» **Collected data**:
[Start of section]

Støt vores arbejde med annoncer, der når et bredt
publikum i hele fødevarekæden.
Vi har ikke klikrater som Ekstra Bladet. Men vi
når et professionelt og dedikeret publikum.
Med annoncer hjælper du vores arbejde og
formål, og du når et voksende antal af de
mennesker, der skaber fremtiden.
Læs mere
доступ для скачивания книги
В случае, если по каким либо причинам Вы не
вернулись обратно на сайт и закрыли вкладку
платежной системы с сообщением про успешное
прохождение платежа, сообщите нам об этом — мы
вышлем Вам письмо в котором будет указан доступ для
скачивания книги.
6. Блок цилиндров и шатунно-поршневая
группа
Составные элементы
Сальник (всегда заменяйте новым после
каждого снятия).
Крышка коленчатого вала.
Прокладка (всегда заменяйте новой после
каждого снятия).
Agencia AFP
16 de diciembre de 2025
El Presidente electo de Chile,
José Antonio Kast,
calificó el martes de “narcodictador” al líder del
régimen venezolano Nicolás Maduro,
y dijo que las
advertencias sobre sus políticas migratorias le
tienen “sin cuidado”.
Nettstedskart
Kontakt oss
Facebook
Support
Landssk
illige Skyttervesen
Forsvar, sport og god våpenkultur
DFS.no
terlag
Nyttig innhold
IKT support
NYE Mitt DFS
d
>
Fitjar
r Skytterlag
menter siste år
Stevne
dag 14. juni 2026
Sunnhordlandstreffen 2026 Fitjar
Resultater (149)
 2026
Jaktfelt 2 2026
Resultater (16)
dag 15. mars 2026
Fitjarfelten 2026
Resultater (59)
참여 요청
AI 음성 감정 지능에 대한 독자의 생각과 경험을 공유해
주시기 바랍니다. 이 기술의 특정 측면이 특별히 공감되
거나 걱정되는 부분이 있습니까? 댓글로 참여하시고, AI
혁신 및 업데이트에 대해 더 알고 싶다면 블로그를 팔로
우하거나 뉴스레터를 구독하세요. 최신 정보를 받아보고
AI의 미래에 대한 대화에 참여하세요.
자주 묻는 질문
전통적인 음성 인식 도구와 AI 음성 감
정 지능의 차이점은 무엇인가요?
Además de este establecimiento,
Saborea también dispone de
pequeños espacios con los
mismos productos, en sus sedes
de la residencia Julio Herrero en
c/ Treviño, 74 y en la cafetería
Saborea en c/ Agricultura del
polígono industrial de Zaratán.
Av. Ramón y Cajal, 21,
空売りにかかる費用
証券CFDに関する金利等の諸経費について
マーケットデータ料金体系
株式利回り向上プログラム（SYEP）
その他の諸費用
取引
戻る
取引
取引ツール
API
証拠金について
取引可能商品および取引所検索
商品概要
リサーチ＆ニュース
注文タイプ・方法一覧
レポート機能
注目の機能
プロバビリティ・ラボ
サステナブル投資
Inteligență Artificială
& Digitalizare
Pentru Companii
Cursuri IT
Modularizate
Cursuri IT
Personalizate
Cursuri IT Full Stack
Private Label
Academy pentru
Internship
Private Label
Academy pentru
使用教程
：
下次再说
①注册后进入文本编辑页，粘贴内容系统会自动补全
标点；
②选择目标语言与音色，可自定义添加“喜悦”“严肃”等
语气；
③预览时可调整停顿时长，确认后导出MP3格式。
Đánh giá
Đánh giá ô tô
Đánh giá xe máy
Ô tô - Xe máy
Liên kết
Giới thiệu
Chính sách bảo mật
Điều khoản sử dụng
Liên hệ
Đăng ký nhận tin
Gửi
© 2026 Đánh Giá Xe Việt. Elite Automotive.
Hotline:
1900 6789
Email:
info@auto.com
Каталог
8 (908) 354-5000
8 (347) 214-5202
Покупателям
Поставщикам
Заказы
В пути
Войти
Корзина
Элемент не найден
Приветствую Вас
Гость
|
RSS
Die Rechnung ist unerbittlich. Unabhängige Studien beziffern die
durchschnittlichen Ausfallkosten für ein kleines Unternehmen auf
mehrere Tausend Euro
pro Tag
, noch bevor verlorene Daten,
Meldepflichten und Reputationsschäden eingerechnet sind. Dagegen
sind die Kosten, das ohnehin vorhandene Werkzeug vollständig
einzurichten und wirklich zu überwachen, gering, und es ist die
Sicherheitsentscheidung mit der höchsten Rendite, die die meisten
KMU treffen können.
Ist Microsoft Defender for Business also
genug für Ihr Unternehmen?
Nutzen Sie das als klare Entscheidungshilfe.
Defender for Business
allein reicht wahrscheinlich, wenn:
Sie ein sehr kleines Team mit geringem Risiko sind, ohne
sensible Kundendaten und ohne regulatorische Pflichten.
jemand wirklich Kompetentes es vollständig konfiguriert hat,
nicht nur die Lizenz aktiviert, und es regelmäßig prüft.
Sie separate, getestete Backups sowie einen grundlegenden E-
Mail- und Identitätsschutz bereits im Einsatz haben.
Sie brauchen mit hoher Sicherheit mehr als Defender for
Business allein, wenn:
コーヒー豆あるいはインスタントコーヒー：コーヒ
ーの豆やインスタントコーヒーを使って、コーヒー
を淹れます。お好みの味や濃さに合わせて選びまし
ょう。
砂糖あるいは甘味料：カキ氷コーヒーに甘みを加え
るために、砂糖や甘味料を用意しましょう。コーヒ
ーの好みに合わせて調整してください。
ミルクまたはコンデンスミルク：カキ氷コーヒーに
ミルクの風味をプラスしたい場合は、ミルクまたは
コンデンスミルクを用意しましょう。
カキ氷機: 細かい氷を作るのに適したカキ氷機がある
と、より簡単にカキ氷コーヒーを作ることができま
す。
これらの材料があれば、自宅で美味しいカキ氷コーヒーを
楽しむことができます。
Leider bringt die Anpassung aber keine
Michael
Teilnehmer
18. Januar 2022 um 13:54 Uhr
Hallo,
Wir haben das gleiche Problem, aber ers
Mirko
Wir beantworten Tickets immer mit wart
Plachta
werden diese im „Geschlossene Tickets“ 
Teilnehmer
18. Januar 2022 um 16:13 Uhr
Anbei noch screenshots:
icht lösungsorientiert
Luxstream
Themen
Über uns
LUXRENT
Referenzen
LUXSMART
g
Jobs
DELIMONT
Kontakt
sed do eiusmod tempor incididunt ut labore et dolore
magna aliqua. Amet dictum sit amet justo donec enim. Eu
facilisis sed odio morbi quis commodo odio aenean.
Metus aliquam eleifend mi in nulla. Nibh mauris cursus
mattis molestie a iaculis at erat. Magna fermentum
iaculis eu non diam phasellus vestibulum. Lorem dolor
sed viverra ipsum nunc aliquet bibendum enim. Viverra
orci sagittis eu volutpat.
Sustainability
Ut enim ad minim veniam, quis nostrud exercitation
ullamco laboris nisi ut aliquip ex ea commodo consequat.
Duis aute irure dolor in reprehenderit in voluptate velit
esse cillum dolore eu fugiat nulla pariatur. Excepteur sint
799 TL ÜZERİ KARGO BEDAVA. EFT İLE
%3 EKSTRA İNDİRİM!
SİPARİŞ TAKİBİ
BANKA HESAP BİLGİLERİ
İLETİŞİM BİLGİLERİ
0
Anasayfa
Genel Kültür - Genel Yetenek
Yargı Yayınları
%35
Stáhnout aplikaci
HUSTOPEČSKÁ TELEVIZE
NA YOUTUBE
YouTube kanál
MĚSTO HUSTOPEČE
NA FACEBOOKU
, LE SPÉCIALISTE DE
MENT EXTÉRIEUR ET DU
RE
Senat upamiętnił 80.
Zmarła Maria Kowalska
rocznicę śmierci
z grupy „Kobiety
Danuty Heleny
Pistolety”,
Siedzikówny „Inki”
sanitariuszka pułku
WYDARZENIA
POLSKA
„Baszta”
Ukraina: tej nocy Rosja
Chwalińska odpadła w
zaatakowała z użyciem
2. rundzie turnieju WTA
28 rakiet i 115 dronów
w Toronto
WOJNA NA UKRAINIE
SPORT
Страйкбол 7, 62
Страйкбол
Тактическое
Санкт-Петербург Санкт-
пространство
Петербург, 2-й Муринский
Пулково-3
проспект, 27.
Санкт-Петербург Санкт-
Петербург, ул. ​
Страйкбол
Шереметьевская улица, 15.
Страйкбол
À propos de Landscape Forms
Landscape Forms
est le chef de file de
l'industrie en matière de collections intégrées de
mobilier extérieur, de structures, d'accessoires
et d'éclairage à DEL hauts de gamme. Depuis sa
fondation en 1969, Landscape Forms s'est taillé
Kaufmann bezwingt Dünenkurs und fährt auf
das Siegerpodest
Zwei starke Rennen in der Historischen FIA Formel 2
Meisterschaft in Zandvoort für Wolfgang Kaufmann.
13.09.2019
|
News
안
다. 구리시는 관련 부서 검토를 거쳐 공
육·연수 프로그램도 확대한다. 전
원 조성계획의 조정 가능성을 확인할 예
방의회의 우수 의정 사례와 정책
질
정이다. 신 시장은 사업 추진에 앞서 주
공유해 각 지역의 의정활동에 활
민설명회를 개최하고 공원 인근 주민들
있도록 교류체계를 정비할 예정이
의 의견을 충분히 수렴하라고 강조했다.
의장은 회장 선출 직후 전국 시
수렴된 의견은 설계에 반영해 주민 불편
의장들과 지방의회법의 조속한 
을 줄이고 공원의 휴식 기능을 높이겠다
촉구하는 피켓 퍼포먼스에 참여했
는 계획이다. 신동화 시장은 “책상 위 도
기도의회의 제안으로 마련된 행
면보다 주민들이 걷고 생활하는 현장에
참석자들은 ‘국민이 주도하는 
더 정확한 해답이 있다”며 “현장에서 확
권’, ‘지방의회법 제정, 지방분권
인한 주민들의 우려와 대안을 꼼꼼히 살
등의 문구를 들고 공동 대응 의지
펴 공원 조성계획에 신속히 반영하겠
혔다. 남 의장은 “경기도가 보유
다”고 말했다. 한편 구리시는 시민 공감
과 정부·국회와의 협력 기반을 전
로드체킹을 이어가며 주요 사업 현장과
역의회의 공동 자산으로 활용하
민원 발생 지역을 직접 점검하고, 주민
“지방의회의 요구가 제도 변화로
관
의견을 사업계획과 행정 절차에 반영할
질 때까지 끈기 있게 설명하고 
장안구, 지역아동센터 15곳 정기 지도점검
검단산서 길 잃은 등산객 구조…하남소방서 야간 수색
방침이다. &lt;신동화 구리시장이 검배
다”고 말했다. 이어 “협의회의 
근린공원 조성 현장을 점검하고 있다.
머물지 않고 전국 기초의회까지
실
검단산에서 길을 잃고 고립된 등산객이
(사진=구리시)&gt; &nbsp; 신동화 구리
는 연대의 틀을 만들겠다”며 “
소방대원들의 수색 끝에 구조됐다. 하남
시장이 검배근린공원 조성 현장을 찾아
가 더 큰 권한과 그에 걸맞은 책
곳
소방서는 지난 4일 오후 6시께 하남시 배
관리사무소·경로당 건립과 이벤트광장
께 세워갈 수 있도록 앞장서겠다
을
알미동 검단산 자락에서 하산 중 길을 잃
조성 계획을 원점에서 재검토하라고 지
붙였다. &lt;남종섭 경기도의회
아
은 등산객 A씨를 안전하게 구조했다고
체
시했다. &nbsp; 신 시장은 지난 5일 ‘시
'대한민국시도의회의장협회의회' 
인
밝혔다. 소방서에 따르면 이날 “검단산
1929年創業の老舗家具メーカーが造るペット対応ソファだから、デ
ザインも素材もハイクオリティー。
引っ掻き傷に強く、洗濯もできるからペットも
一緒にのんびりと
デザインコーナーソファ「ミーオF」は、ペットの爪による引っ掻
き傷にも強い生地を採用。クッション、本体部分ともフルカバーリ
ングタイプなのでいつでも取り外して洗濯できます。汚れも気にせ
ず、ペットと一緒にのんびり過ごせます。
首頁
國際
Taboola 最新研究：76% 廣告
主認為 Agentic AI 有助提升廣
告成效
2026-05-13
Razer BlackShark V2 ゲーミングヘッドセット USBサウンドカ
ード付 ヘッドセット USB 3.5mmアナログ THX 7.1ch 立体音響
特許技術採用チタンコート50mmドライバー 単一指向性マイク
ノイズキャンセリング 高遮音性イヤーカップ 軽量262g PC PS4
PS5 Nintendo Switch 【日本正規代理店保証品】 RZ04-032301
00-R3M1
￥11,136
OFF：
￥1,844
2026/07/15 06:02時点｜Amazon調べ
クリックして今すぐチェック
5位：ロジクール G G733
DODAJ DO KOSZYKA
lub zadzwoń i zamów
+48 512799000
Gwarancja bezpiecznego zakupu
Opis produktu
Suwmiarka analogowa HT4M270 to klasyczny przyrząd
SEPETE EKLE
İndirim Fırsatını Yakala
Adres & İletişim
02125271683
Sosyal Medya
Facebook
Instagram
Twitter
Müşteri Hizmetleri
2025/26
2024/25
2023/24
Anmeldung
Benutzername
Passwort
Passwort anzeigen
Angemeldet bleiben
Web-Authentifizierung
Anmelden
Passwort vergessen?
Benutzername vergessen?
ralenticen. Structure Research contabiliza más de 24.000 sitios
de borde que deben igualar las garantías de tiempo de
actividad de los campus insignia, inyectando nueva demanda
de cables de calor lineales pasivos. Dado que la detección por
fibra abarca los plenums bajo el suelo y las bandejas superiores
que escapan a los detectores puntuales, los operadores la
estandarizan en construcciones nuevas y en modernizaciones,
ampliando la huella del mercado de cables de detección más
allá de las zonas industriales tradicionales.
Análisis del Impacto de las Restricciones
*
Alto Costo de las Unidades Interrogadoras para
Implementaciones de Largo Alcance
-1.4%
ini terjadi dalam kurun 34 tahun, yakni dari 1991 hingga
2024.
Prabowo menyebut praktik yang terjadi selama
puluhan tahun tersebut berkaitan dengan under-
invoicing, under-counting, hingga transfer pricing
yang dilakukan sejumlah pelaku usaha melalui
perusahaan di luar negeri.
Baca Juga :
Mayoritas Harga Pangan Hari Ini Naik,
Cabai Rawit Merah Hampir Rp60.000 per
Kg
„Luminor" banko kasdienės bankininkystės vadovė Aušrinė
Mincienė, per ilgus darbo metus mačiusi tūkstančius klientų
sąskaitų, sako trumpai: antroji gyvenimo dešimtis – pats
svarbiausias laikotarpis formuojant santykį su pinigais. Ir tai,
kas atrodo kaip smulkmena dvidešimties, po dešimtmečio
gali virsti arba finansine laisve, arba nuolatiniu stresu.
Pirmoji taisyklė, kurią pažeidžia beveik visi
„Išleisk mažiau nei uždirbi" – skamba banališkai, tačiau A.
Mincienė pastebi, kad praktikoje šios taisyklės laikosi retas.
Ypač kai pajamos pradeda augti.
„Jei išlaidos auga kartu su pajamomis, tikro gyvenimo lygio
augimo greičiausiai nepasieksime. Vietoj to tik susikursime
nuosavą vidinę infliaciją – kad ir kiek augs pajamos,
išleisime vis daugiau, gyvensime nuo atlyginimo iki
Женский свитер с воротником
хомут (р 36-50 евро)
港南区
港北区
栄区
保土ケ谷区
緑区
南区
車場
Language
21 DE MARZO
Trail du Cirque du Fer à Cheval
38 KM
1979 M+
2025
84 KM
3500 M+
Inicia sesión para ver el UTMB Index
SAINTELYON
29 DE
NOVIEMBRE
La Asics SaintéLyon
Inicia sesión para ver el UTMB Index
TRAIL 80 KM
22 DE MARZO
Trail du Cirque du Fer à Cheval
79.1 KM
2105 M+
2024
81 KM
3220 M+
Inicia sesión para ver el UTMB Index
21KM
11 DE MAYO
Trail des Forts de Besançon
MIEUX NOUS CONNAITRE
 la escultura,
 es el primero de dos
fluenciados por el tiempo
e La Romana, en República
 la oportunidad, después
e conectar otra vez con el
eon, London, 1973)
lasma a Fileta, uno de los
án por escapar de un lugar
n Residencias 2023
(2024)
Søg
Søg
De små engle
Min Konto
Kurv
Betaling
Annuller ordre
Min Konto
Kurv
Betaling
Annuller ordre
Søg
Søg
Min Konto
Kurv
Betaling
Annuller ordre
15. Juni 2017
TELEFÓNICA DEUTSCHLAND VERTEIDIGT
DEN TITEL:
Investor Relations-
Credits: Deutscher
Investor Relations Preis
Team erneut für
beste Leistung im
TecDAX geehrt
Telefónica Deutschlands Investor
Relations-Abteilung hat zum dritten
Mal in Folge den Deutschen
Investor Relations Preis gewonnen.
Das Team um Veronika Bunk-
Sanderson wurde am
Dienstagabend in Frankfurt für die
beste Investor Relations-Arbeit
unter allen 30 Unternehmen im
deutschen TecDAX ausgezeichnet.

[End of section]

Whenever a line in the records contains the word "Januar", copy that line.

» **RESPONSE**:
18. Januar 2022 um 13:54 Uhr
18. Januar 2022 um 16:13 Uhr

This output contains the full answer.